DIY marketing may sound like a great way to grow your business, but it’s not quite as easy as it seems. To be successful, marketing requires a significant investment of time, talent, and effort. Before you can start utilizing marketing to grow your business, you need to first determine the business goals you want to achieve, create a marketing strategy, and identify the target markets you want to sell to.
However, a significant number of business owners either ignore their marketing efforts or choose to handle this aspect of their company’s operations in-house. They may assign this task to a different member of their team or choose to handle it themselves. And in many cases, this can have extremely negative repercussions.
When discussing DIY marketing, you need to evaluate the opportunity cost. In other words, are you spending your time on the activities that move your company forward, or are you keeping yourself from moving forward? Here are some of the most common reasons why you shouldn’t bother with DIY marketing.

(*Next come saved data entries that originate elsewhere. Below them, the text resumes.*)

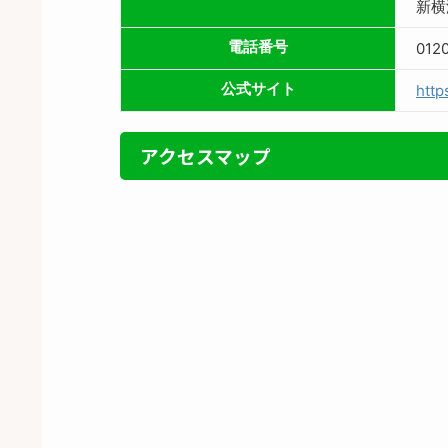
新横
電話番号
012
公式サイト
http
アクセスマップ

1. DIY Marketing Will Set You Back in Time and Money
When it comes to spending money on marketing, one of the most common misconceptions is that saving money can be accomplished by avoiding spending money on third-party companies. In circumstances such as this, one of two things will typically take place:
You are the one who is going to be responsible for marketing, and as a result, you will have to devote a certain amount of your valuable time to work on the business’s marketing strategy. This doesn’t even account for the time needed for marketing execution, campaign development, and results measurement.
This is completely inefficient from a financial standpoint. Because you are wearing multiple hats when you work on marketing yourself, the time that you spend on it is not being invested as efficiently as it could be. It’s possible that one hour will be spent working as the marketing manager, and the next hour will be spent working as the business director.
You could also employ a task-oriented marketing intern or a freelancer to do the work for you.
Your marketing can become unfocused and haphazard if you take this approach, which will lead to a lack of results. And when that takes place, marketing budgets are frequently reduced, which can lead to a never-ending cycle of starting and stopping your marketing efforts.
The majority of companies will hire a marketing intern to handle some tasks on their own without providing any direction. (Probably because they don’t know what to tell them!) At the same time, they have an expectation of immediate results, and when those expectations are not met, the intern and the marketing budget are frequently eliminated. Another round of the never-ending cycle of firing and hiring marketing teams has begun.
DIY marketing is costing you more money in both instances because the way your time is being spent is inefficient, which indicates a lack of objectivity and focus on the task at hand. This results in a vicious cycle of squandered resources and unsatisfactory performance.
2. DIY Marketing Cannot Compete with Skilled Marketers
Although you may believe that you have a good understanding of how marketing works, the reality is that working with a qualified marketing team or agency that has a track record of delivering results simply cannot be compared to doing marketing on your own.
Talent is necessary for successful marketing. Today’s marketing strategies and execution methods are undergoing radical transformations at a breakneck pace. Can you keep up with what’s going on?
Any individual would be foolish to think that it would be easy to learn everything there is to know about marketing: You simply have no idea what you don’t know when it comes to things like search engine marketing, website design, social media marketing, and content marketing.
This can be detrimental to the success of your company because there will be a wide variety of different marketing tactics at your disposal that won’t be on your radar. As a result, you might even be pouring money into the completely wrong marketing channel.
And if your rivals are employing experts, they are going to run circles around you while you throw away precious time and money on your DIY marketing attempts.
3. Hard to Maintain Consistency with DIY Marketing
When you do your own marketing, you run the risk of being inconsistent, which is one of the biggest challenges most companies face. Maintaining consistency is extremely challenging, particularly if marketing is an additional responsibility you are responsible for.
You already have a lot on your plate, so the time you need to record a podcast or write a blog post will keep getting pushed aside.
And if you don’t have consistent marketing, you’re putting a barrier up between yourself and your customers. You have to earn people’s trust by being there for them at all times, answering their questions, educating them, and providing insights about the industry. If you don’t, you’re just making it easier for your competitors to look good.
4. Measuring Only Sales Instead of Results
Your customers will typically require some additional time for research and decision-making prior to making a purchase unless you sell a low-cost consumer product. Unfortunately, DIY marketers have a propensity to measure the success of their marketing based solely on the number of sales conversions they achieve.
Because of this, DIY marketers tend to change their tactics often. Yet, the key to success in most forms of marketing is consistency. It usually takes a customer between five and seven encounters with a brand before they start paying attention to you.
Professional marketers integrate metrics into their campaigns. They measure at predetermined intervals and then optimize based on the information they gather. Consumers are notoriously difficult to predict and can be fickle. Most of the time, the way we think they will react turns out to be completely different.
Final Thoughts
Since we are professional marketers, it goes without saying that we are biased. However, the majority of our most successful clients come to us after attempting DIY marketing strategies, sometimes for years. We have practically seen it all, from terrible websites to pricey PPC campaigns that were completely ineffective.